Im Jahr 2008 war der Williams ein wirklich konkurrenzfähiger Bolide. Beim Saisonauftakt in Melbourne zeigte Nico Rosberg sein bis dahin bestes Rennen und belohnte sich - endlich - mit dem verdienten ersten Podiumsplatz. Der Sieger damals? Sein früherer Teamkollege und enger Freund: Lewis Hamilton. Die Freude auf dem Podium unterstrich die gute Freundschaft.

Solche Szenen wären heute undenkbar - aber 2008 war Lewis Hamilton als Beinahe-Weltmeister des Vorjahres eine der heißesten Aktien in der Titelfrage, während Rosberg vor allem darum kämpfte, endlich den Sprung zu einem Top-Team zu schaffen.

Das gelang ihm aber erst zwei Jahre später - und auch da brauchte es etwas Vorlaufzeit. 2010 wurde Rosberg von Ross Brawn für das neu formierte Mercedes-Team verpflichtet. Es war eine Traumpaarung - das Weltmeisterteam von Brawn mit dem deutschen Hersteller, dem deutschen Rekordweltmeister Lewis Hamilton und der deutschen Zukunftshoffnung Nico Rosberg - aber die ersten Jahre mit Mercedes gestalteten sich schwierig.

Drei Podiumsplätze 2010 waren die etwas magere Ausbeute für das mit WM-Ambitionen gestartete Werksteam. Die Trendwende schien 2012 zu folgen. In China feierte Rosberg seinen ersten Grand-Prix-Sieg, Mercedes hatte sich als ernsthafter Konkurrent etabliert, auch wenn gegen die übermächtigen Red Bull noch kein Kraut gewachsen war.

In der Turbo-Ära endlich am Ziel

Als 2014 mit umfassenden Regeländerungen ein neues Zeitalter in der Formel 1 begann, war Rosberg endlich da, wo er hingehörte - an der Spitze. Wäre da nicht Lewis Hamilton gewesen. 2014 und 2015 holte Rosberg insgesamt elf Siege - aber Hamilton war ihm deutlich voraus, immer einen Tick schneller als sein Teamkollege. Zwei Mal musste sich Rosberg in der Weltmeisterschaft hinter dem Briten anstellen.

2016 hat er den Spieß umgedreht.

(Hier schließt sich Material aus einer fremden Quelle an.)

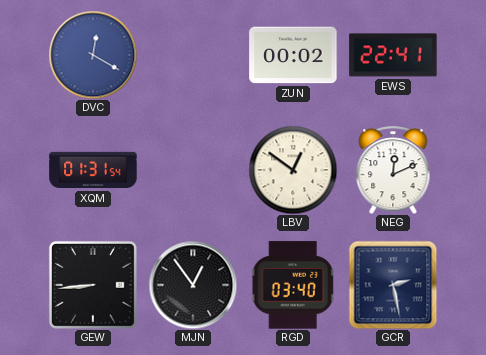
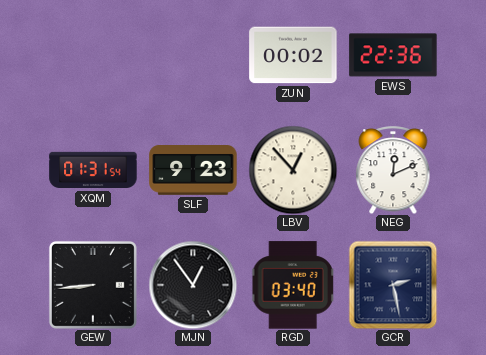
DVC: 12:20 -> none
EWS: 22:41 -> 22:36
SLF: none -> 9:23
LBV: 12:51 -> 12:53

Der starke Auftakt in die Saison hat sicher eine Rolle gespielt, ebenso die Probleme seines Rivalen. Aber der große Unterschied war Rosberg selbst. Erstmals zeigte er die Aggressivität, die Kaltschnäuzigkeit, die Hamilton zum dreifachen Weltmeister machte. Erstmals lohnte sich die harte Arbeit im Duell mit dem Naturtalent, dem Wunderkind Hamilton.

Nico Rosberg ist endlich an seinem Ziel angekommen. Er hat seinen Vater eingeholt, ist wie Keke Weltmeister geworden. Er hat seinen Jugendfreund, der längst zum erbitterten Rivalen geworden ist, endlich hinter sich gelassen. Er hat den Ruf des ewigen Zweiten endlich abgelegt.